Enjoying the Present
Nurses, Dietitians, Physical Therapists and Screening Nurses |
It´s been 4 weeks since we arrived to Conakry. Four weeks that seem so much more time!!
The first two weeks here, were the last weeks of preparations to welcome and train 36 new nurses and 54 hospital day crew (local translators), meet and encourage 14 charge nurses (alumni nurses that oversee and lead every shift), train 5 of them for the first time; and also opening the hospital to the crew so they could learn and enjoy all the fun things we do there.
Then the big week started, the New Nurses Orientation Week. 36 new smiles and hearts full of excitement for becoming "mercy shippers" were finally meeting the names that we knew and prayed for. My own doubts and fears about leading this event faded away by God's voice telling me: "Push it forward, you can do this", my friend and partner in crime brought peace and amazing ideas every time we needed to "improvise, adapt, overcome", and the wonderful team of nurses (team leaders, new nurses and alumni) made it a fun and memorable time.
Meanwhile, the Screening Team met 6000 people (potential patients), and 1,135 of them were offered follow-up appointments to return for a more in-depth health assessment. My admiration for this team is real, my only way to help was praying while working, stopping to pray after every update we had, and hugging them every time I could.
D Ward Team: Nurses and Day Crew! |
And finally, after three weeks of cleaning and preparing the hospital (alumni nurses are my super heroes!!!), 6 patients were admitted on Monday the 3rd of September, and the next day the Africa Mercy stopped to pray before the first surgeries in Guinea's 2018-2019 Field Service started.

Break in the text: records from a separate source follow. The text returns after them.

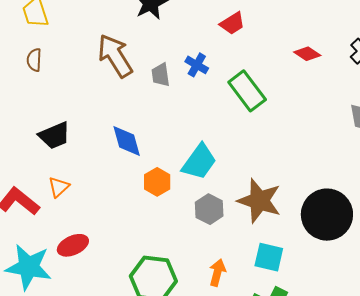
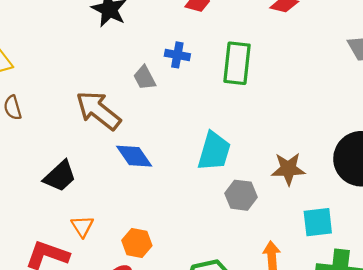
brown arrow: (115, 56) -> (98, 110), moved
green rectangle: (247, 91) -> (237, 63), turned 63
orange hexagon: (157, 182) -> (137, 243), moved
brown star: (259, 201) -> (288, 169), size x0.7

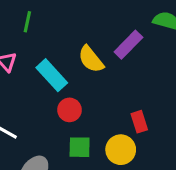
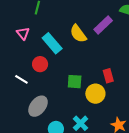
red circle: (70, 110) -> (40, 64), moved
green square: (80, 147) -> (75, 82), moved

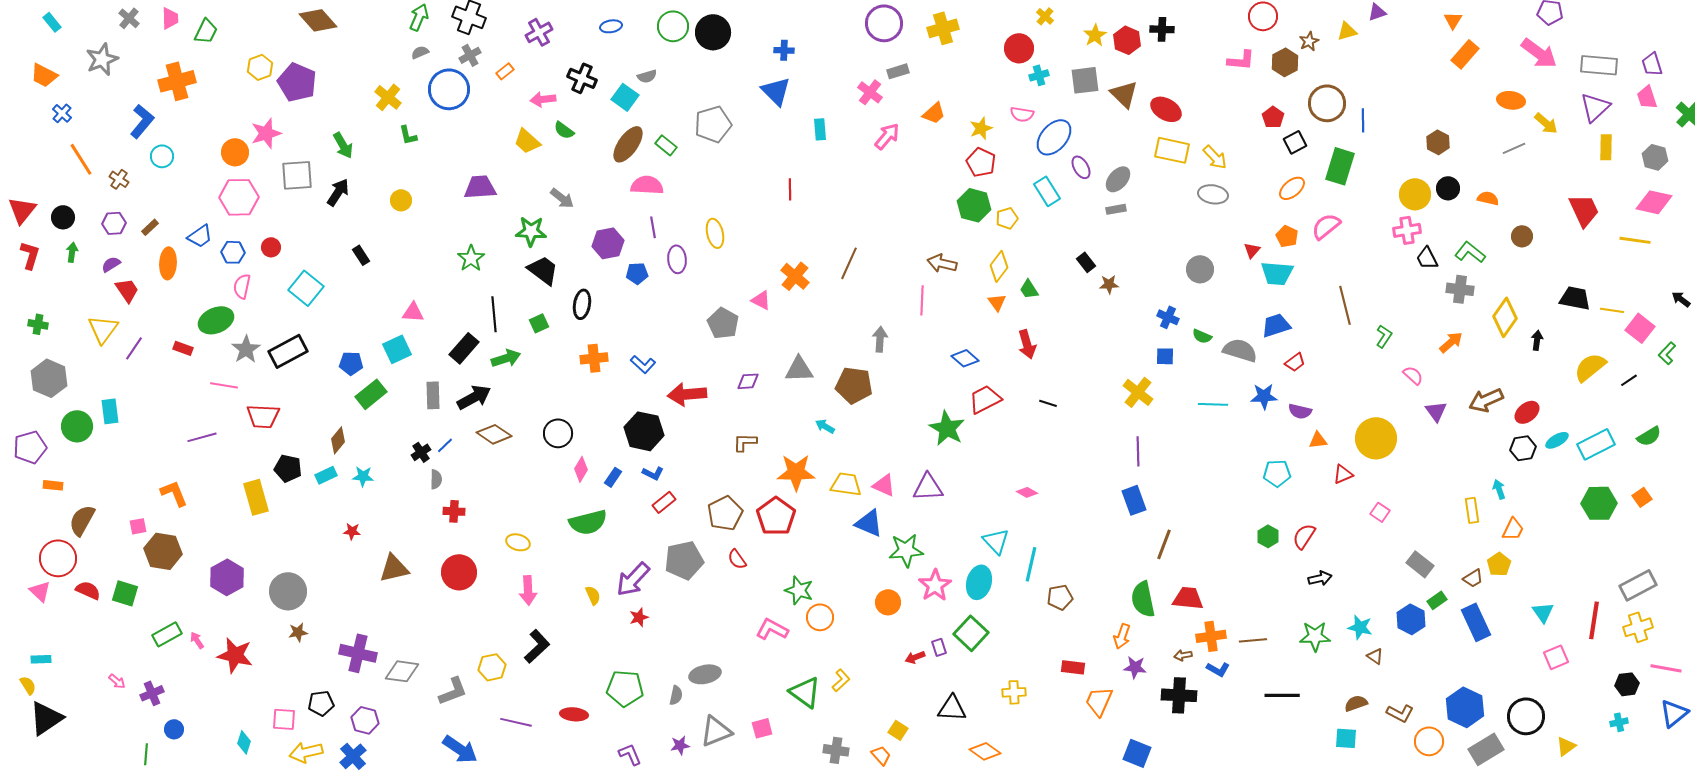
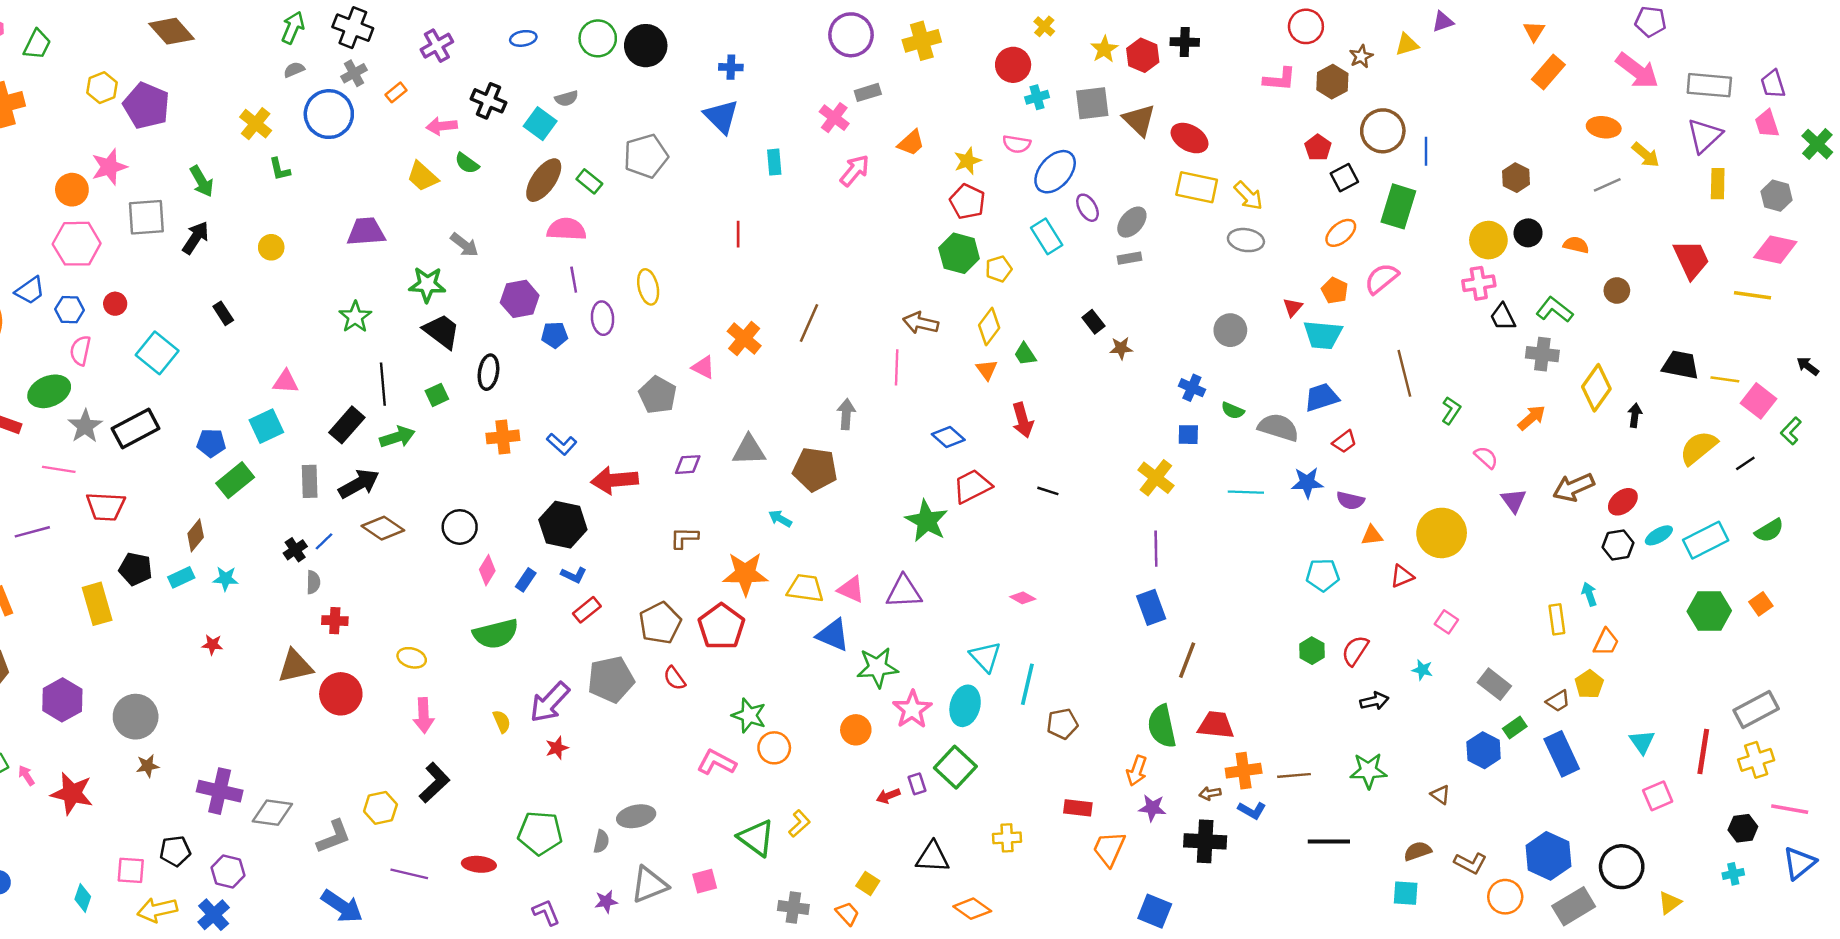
brown triangle: (394, 568) -> (295, 666), moved
cyan star: (1360, 627) -> (1422, 670), moved, size x0.7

Here we are, the ship is "complete and alive" again, the reason for more than 400 people to be here is finally available to see and touch and call by name.

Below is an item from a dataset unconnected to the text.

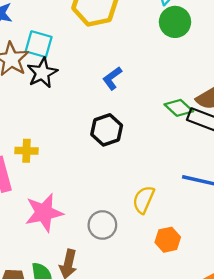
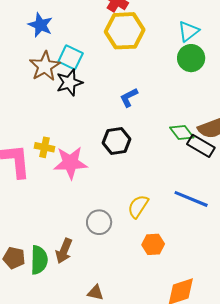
pink star: (44, 213) -> (70, 163), moved

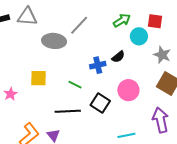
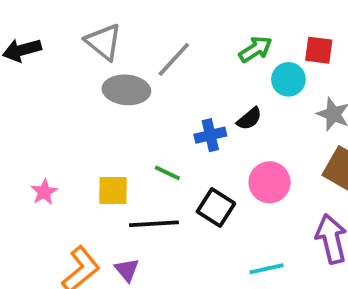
gray triangle: (27, 17) -> (104, 42), moved, turned 35
yellow square: (38, 78) -> (113, 191), moved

So what comes to my mind now? It's funny how during and after amazing events you think you will enjoy all of it and even spend time reminiscing and giving thanks, but for me, my tendency is to start thinking and even worrying about the future.
Despite of only having one week of surgeries and being extremely happy for finally meeting my own patients, the questions that come to my mind are: What will happen after this field service? How will I fund the next field service? Does God want me to come back? For how long? How much time should I spend back home in Colombia? Will I ever get married? (yes, that question comes too!).
And just like that, thousands of questions come and steal my joy. And I start praying with fear and uncertainty. But every time I pray, God's still and calm voice comes to my heart, warming it up and saying: "Enjoy the present, it's my gift for you". And He brings to my mind the memories of the last three months, of how through Onboarding he made me stronger and braver, He brings the smiles and hugs from my old friends and new friends on the ship, He brings the brilliant ideas other people have given to improve and make every event I'm planning so much better, He brings every quiet moment we have spent together, all the tears He has saved in His special treasure, and all the miracles He has done over my life in the last year.
It was this month a year ago when I was accepted to come and serve on the Africa Mercy, and if I try to remember every miracle (little, big and massive), my heart skips a beat and I hold my breath, because God's love and grace are and always will be overwhelming.
So I have decided to actively concentrate and enjoy today, for my future is in His hands, safe and secure.
"The Lord is my light and my salvation—so why should I be afraid?
The Lord is my fortress, protecting me from danger, so why should I tremble?"